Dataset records
········
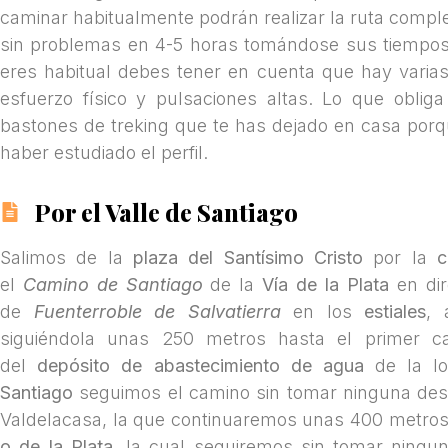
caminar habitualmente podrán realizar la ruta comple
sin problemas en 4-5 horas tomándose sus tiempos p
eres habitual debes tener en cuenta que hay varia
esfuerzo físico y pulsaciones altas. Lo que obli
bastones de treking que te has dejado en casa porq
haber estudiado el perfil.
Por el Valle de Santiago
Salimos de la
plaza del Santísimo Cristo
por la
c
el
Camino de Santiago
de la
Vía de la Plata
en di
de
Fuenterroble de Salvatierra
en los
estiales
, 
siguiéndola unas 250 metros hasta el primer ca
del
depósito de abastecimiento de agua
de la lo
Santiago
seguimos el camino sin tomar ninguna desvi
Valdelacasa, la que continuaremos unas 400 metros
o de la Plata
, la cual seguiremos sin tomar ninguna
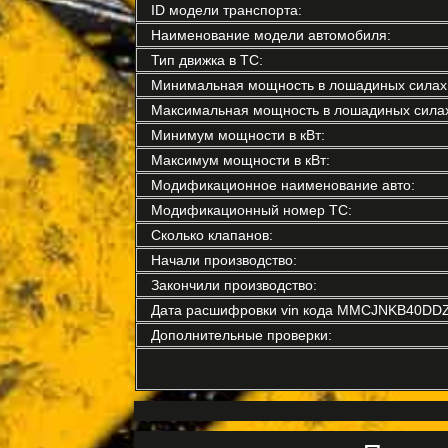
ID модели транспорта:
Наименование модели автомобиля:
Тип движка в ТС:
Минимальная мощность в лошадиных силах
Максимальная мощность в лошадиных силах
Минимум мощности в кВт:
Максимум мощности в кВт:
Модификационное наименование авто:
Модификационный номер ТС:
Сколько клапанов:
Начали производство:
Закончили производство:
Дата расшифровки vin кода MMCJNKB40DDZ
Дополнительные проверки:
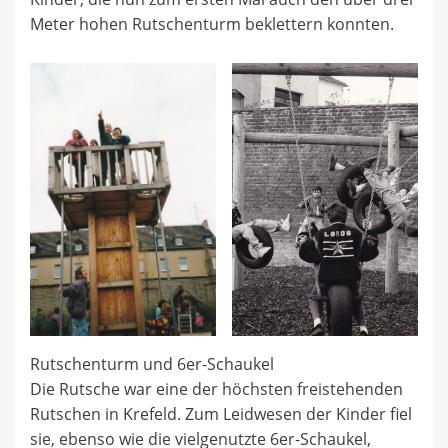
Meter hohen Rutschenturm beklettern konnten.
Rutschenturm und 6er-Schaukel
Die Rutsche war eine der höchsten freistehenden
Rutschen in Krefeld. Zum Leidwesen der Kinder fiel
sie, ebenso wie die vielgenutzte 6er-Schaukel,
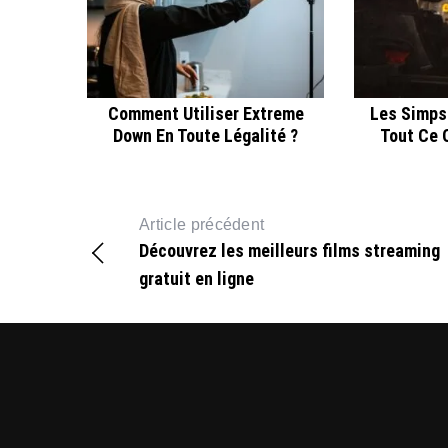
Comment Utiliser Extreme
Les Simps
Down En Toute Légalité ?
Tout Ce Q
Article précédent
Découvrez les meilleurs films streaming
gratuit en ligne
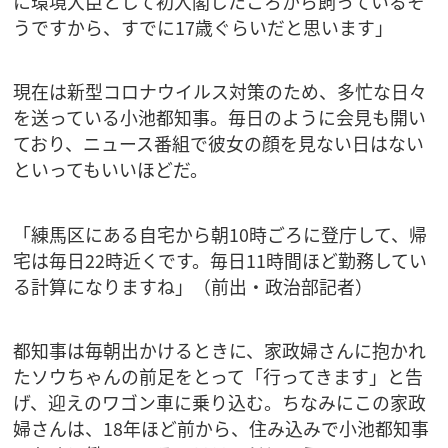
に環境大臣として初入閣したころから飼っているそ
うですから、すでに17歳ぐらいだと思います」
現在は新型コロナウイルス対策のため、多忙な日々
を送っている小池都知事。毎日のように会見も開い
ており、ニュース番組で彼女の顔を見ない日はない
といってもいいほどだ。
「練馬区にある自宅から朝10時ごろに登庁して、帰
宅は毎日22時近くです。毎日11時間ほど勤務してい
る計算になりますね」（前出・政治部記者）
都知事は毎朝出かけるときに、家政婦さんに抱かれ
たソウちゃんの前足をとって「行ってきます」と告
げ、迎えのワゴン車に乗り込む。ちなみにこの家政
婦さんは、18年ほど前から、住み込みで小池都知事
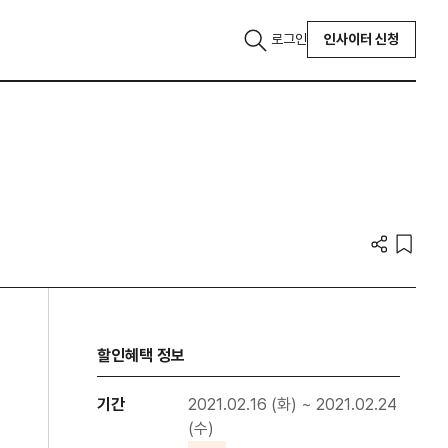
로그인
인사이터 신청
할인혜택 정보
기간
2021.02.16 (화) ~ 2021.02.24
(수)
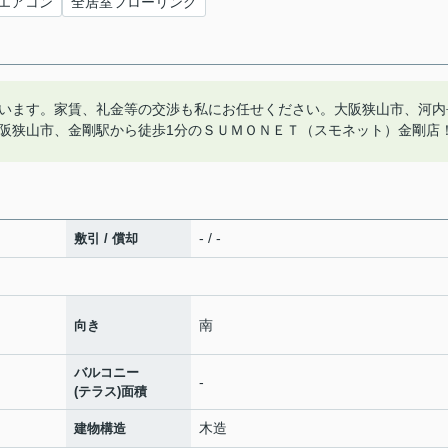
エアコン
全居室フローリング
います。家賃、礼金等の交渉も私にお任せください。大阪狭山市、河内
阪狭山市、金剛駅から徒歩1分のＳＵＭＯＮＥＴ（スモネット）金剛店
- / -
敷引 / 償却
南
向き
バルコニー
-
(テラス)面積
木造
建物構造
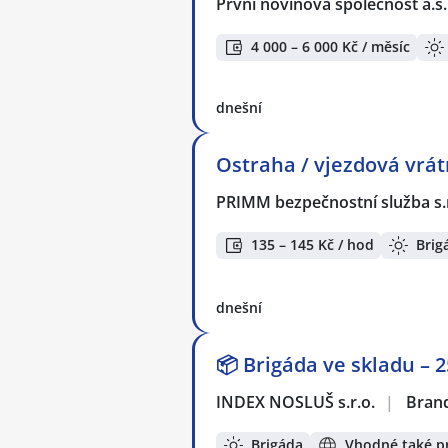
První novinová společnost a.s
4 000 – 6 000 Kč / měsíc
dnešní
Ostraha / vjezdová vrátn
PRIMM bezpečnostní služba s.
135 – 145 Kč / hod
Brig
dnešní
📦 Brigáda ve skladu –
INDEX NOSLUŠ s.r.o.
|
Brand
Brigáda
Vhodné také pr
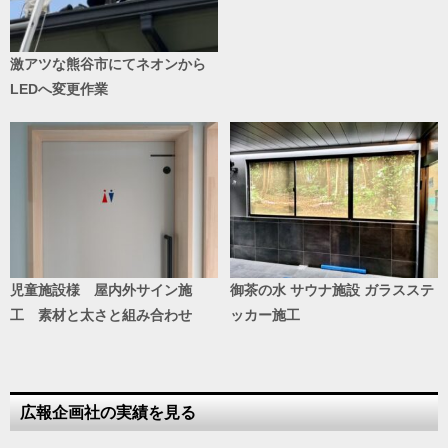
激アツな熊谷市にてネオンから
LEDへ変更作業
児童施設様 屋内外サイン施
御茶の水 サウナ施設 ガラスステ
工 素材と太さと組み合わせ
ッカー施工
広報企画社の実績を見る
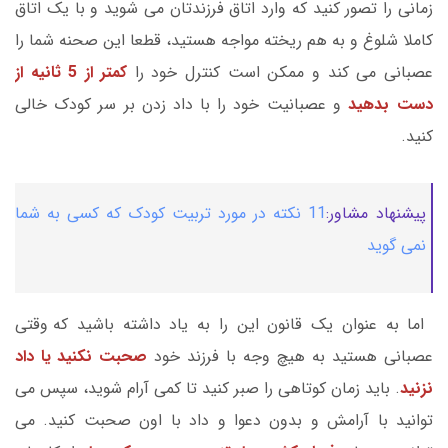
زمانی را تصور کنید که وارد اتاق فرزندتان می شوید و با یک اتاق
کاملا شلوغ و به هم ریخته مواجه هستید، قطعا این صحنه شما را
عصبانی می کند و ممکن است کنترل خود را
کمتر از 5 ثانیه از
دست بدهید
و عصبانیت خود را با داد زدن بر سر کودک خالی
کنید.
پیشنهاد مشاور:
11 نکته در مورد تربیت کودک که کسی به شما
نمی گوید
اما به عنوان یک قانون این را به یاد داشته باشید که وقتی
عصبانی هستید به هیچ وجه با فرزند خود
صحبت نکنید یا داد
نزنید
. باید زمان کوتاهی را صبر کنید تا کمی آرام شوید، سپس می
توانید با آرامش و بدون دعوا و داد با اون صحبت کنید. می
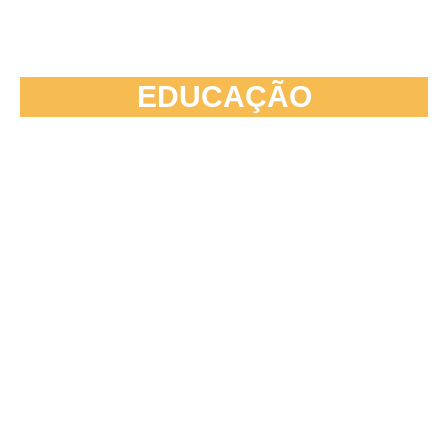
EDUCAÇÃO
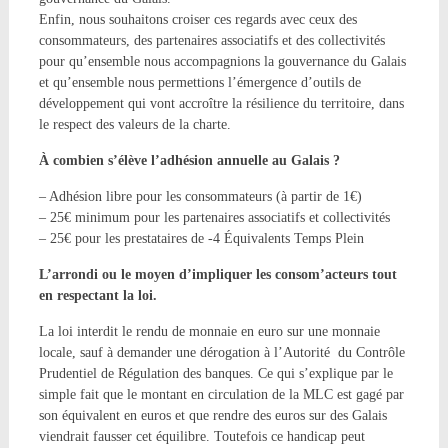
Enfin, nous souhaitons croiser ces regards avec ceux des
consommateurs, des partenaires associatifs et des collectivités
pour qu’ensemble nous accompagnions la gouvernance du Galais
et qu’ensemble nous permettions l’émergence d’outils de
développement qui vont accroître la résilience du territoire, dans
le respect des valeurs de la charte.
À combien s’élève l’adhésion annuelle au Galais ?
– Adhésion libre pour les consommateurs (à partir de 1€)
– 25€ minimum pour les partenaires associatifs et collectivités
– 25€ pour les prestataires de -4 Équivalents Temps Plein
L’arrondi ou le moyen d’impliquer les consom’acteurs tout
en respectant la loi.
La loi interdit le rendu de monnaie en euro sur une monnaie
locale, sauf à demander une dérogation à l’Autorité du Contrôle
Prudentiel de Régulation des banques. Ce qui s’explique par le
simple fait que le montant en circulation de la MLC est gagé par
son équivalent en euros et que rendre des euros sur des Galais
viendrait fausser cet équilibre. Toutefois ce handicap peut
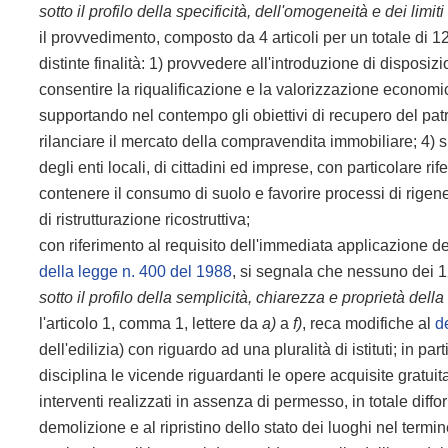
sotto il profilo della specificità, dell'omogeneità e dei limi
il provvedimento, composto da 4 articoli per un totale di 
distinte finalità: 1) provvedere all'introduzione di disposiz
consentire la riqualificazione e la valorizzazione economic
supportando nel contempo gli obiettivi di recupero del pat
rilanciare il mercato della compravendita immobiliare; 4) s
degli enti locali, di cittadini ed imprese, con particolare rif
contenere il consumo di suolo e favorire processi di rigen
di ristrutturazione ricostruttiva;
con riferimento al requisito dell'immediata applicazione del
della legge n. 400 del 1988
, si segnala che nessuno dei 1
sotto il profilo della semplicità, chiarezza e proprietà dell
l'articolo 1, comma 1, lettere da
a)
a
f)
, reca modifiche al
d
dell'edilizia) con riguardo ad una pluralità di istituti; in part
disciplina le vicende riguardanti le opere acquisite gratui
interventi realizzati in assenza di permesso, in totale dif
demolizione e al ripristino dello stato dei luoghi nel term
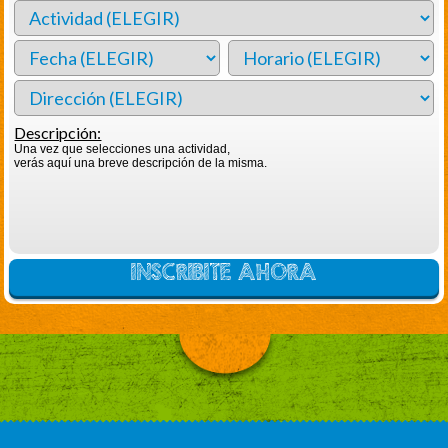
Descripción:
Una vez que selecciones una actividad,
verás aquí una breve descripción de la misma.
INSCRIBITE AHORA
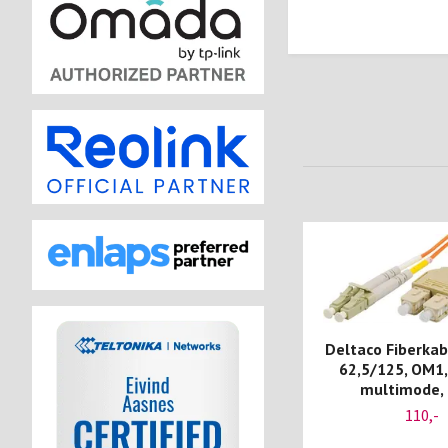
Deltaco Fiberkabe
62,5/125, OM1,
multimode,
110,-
········
PROBLEM STATEMENT
Exactly as they stand, the entries must be written out again, pictures excluded.

TASK ANSWER
caminar habitualmente podrán realizar la ruta comple
sin problemas en 4-5 horas tomándose sus tiempos p
eres habitual debes tener en cuenta que hay varia
esfuerzo físico y pulsaciones altas. Lo que obli
bastones de treking que te has dejado en casa porq
haber estudiado el perfil.
Por el Valle de Santiago
Salimos de la
plaza del Santísimo Cristo
por la
c
el
Camino de Santiago
de la
Vía de la Plata
en di
de
Fuenterroble de Salvatierra
en los
estiales
, 
siguiéndola unas 250 metros hasta el primer ca
del
depósito de abastecimiento de agua
de la lo
Santiago
seguimos el camino sin tomar ninguna desvi
Valdelacasa, la que continuaremos unas 400 metros
o de la Plata
, la cual seguiremos sin tomar ninguna
ID модели транспорта:
Наименование модели автомобиля:
Тип движка в ТС:
Минимальная мощность в лошадиных силах
Максимальная мощность в лошадиных силах
Минимум мощности в кВт:
Максимум мощности в кВт:
Модификационное наименование авто:
Модификационный номер ТС:
Сколько клапанов:
Начали производство:
Закончили производство:
Дата расшифровки vin кода MMCJNKB40DDZ
Дополнительные проверки:
Meter hohen Rutschenturm beklettern konnten.
Rutschenturm und 6er-Schaukel
Die Rutsche war eine der höchsten freistehenden
Rutschen in Krefeld. Zum Leidwesen der Kinder fiel
sie, ebenso wie die vielgenutzte 6er-Schaukel,
Comment Utiliser Extreme
Les Simps
Down En Toute Légalité ?
Tout Ce Q
Article précédent
Découvrez les meilleurs films streaming
gratuit en ligne
に環境大臣として初入閣したころから飼っているそ
うですから、すでに17歳ぐらいだと思います」
現在は新型コロナウイルス対策のため、多忙な日々
を送っている小池都知事。毎日のように会見も開い
ており、ニュース番組で彼女の顔を見ない日はない
といってもいいほどだ。
「練馬区にある自宅から朝10時ごろに登庁して、帰
宅は毎日22時近くです。毎日11時間ほど勤務してい
る計算になりますね」（前出・政治部記者）
都知事は毎朝出かけるときに、家政婦さんに抱かれ
たソウちゃんの前足をとって「行ってきます」と告
げ、迎えのワゴン車に乗り込む。ちなみにこの家政
婦さんは、18年ほど前から、住み込みで小池都知事
로그인
인사이터 신청
할인혜택 정보
기간
2021.02.16 (화) ~ 2021.02.24
(수)
エアコン
全居室フローリング
います。家賃、礼金等の交渉も私にお任せください。大阪狭山市、河内
阪狭山市、金剛駅から徒歩1分のＳＵＭＯＮＥＴ（スモネット）金剛店
- / -
敷引 / 償却
南
向き
バルコニー
-
(テラス)面積
木造
建物構造
První novinová společnost a.s
4 000 – 6 000 Kč / měsíc
dnešní
Ostraha / vjezdová vrátn
PRIMM bezpečnostní služba s.
135 – 145 Kč / hod
Brig
dnešní
📦 Brigáda ve skladu –
INDEX NOSLUŠ s.r.o.
|
Brand
Brigáda
Vhodné také pr
激アツな熊谷市にてネオンから
LEDへ変更作業
児童施設様 屋内外サイン施
御茶の水 サウナ施設 ガラスステ
工 素材と太さと組み合わせ
ッカー施工
広報企画社の実績を見る
زمانی را تصور کنید که وارد اتاق فرزندتان می شوید و با یک اتاق
کاملا شلوغ و به هم ریخته مواجه هستید، قطعا این صحنه شما را
عصبانی می کند و ممکن است کنترل خود را
کمتر از 5 ثانیه از
دست بدهید
و عصبانیت خود را با داد زدن بر سر کودک خالی
کنید.
پیشنهاد مشاور:
11 نکته در مورد تربیت کودک که کسی به شما
نمی گوید
اما به عنوان یک قانون این را به یاد داشته باشید که وقتی
عصبانی هستید به هیچ وجه با فرزند خود
صحبت نکنید یا داد
نزنید
. باید زمان کوتاهی را صبر کنید تا کمی آرام شوید، سپس می
توانید با آرامش و بدون دعوا و داد با اون صحبت کنید. می
EDUCAÇÃO
Enfin, nous souhaitons croiser ces regards avec ceux des
consommateurs, des partenaires associatifs et des collectivités
pour qu’ensemble nous accompagnions la gouvernance du Galais
et qu’ensemble nous permettions l’émergence d’outils de
développement qui vont accroître la résilience du territoire, dans
le respect des valeurs de la charte.
À combien s’élève l’adhésion annuelle au Galais ?
– Adhésion libre pour les consommateurs (à partir de 1€)
– 25€ minimum pour les partenaires associatifs et collectivités
– 25€ pour les prestataires de -4 Équivalents Temps Plein
L’arrondi ou le moyen d’impliquer les consom’acteurs tout
en respectant la loi.
La loi interdit le rendu de monnaie en euro sur une monnaie
locale, sauf à demander une dérogation à l’Autorité du Contrôle
Prudentiel de Régulation des banques. Ce qui s’explique par le
simple fait que le montant en circulation de la MLC est gagé par
son équivalent en euros et que rendre des euros sur des Galais
viendrait fausser cet équilibre. Toutefois ce handicap peut
sotto il profilo della specificità, dell'omogeneità e dei limi
il provvedimento, composto da 4 articoli per un totale di 
distinte finalità: 1) provvedere all'introduzione di disposiz
consentire la riqualificazione e la valorizzazione economic
supportando nel contempo gli obiettivi di recupero del pat
rilanciare il mercato della compravendita immobiliare; 4) s
degli enti locali, di cittadini ed imprese, con particolare rif
contenere il consumo di suolo e favorire processi di rigen
di ristrutturazione ricostruttiva;
con riferimento al requisito dell'immediata applicazione del
della legge n. 400 del 1988
, si segnala che nessuno dei 1
sotto il profilo della semplicità, chiarezza e proprietà dell
l'articolo 1, comma 1, lettere da
a)
a
f)
, reca modifiche al
d
dell'edilizia) con riguardo ad una pluralità di istituti; in part
disciplina le vicende riguardanti le opere acquisite gratui
interventi realizzati in assenza di permesso, in totale dif
demolizione e al ripristino dello stato dei luoghi nel term
Descripción:
Una vez que selecciones una actividad,
verás aquí una breve descripción de la misma.
INSCRIBITE AHORA
Deltaco Fiberkabe
62,5/125, OM1,
multimode,
110,-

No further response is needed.